New London cable tunnel in the bidding 04 Jul 2019

Karen Martin, TunnelTalk

Design-build construction of the latest cable tunnel under London is scheduled for award in November 2019 and start of construction on the six-year project in 2020. Running 32.5km from Wimbledon in the southwest to Crayford in the southeast, the new tunnel is £1 billion Phase 2 project by National Grid to rewire the capital. It follows successful completion in 2018 of a £1 billion seven-year London Power Tunnels Phase 1 project and adds further to more than 200km of electricity cable tunnels under London since the first was built in 1992.

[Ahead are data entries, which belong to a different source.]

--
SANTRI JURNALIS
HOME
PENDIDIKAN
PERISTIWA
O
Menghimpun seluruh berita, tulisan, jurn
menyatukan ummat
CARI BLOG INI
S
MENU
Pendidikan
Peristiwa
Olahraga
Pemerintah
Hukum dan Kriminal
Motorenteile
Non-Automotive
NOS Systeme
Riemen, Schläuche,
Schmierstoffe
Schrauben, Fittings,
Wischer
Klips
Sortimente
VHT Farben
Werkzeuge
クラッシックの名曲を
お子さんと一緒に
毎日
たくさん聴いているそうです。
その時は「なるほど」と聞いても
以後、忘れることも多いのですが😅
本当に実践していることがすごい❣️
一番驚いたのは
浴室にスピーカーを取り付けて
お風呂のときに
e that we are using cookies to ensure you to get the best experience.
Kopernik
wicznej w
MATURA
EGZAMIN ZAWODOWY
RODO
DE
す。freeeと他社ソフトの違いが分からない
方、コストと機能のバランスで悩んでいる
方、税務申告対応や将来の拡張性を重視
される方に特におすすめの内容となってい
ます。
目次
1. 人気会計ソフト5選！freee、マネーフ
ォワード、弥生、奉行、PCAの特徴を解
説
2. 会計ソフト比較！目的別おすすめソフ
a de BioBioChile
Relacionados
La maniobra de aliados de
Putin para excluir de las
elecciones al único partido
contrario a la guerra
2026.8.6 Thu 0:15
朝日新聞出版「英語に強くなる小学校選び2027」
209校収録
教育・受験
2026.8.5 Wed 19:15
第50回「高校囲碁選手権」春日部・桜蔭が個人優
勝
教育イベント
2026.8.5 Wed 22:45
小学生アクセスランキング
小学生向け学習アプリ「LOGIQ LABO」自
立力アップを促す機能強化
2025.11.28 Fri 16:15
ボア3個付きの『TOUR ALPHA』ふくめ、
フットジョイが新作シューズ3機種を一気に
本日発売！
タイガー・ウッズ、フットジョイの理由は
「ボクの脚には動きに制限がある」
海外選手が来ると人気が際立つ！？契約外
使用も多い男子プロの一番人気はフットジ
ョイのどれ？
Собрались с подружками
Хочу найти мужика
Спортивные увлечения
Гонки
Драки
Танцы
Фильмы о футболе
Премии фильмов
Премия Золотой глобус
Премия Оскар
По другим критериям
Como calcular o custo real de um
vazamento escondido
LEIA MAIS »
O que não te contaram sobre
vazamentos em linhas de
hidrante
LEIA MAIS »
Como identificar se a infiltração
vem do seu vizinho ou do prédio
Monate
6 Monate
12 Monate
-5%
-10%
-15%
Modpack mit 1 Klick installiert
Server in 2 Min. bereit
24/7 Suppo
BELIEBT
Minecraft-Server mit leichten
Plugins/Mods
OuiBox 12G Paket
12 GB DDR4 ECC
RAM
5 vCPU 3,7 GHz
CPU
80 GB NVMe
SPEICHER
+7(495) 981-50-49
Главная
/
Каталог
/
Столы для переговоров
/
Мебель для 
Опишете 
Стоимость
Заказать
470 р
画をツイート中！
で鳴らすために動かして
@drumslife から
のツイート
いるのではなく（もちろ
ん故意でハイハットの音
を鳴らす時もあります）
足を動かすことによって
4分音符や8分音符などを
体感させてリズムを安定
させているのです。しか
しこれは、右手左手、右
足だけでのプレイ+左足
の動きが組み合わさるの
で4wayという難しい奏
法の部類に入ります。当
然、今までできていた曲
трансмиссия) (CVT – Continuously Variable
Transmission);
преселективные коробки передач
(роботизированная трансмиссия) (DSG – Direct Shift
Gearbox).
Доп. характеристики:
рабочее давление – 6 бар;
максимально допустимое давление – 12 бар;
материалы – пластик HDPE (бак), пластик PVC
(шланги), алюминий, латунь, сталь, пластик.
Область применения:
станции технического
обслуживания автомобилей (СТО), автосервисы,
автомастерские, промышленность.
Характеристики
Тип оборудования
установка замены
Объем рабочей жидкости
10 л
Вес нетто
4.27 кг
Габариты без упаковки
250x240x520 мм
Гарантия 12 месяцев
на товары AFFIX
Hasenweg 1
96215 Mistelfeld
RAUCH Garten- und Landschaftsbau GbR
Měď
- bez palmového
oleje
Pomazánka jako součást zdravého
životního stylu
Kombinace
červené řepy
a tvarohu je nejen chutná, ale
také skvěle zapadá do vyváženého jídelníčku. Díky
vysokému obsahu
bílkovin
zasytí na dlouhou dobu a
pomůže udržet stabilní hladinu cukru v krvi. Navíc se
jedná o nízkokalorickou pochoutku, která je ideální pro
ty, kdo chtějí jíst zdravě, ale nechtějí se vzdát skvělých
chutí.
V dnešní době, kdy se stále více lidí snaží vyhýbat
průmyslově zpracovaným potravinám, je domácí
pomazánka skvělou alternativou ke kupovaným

Route of the new 32.5km cable tunnel
Route of the new 32.5km cable tunnel

The 3m and 3.5m diameter tunnels will run between 10m and 63m deep with most of the alignment at about 30m deep between the existing Phase 1 substation at Wimbledon to a existing site at Crayford (Fig 1). The project will replace three sections of existing power transmission cables that currently run under the surface of local roads. These are:

  • A 12km section from Wimbledon to New Cross, which is expected to be operational by 2025
  • An 18km section from New Cross to Hurst, to be operational by 2026; and
  • A 2.5km section from Hurst to Crayford, scheduled to be operational by 2024.

Intermediate shafts are required at key points along the route with permanent access headhouses required on the shafts at:

  • Kings Avenue in Brixton;
  • New Cross, on and adjacent to an existing substation on the Old Kent Road;
  • Kidbrooke;
  • Eltham, on land owned by UK Power Networks;
  • Hurst, at the existing Hurst substation; and
  • Crayford, close to an existing National Grid site.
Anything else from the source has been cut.